* DATA RECORDS
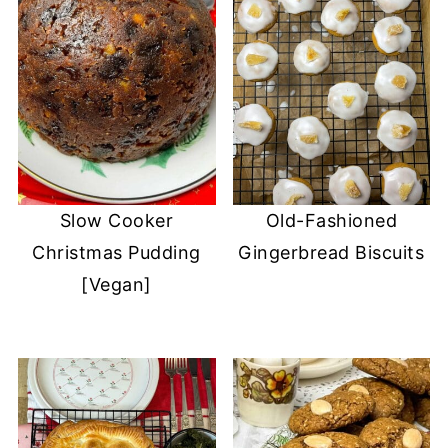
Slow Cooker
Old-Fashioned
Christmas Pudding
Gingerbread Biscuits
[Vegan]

==

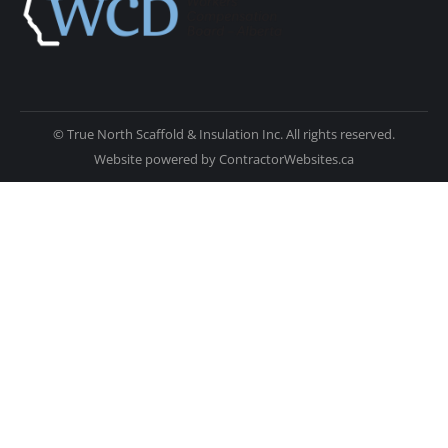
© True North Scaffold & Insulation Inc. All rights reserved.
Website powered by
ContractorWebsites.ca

---

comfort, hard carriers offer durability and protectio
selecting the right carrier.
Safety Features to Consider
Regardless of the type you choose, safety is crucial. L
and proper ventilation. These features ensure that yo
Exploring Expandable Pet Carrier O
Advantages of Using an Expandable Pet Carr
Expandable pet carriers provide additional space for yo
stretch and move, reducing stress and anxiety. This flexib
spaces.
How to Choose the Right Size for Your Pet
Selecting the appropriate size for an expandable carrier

* AIM OF THE TASK
For the string "carriers", return every line of the data where it appears.

* SOLUTION TO THE PROBLEM
comfort, hard carriers offer durability and protectio
Expandable pet carriers provide additional space for yo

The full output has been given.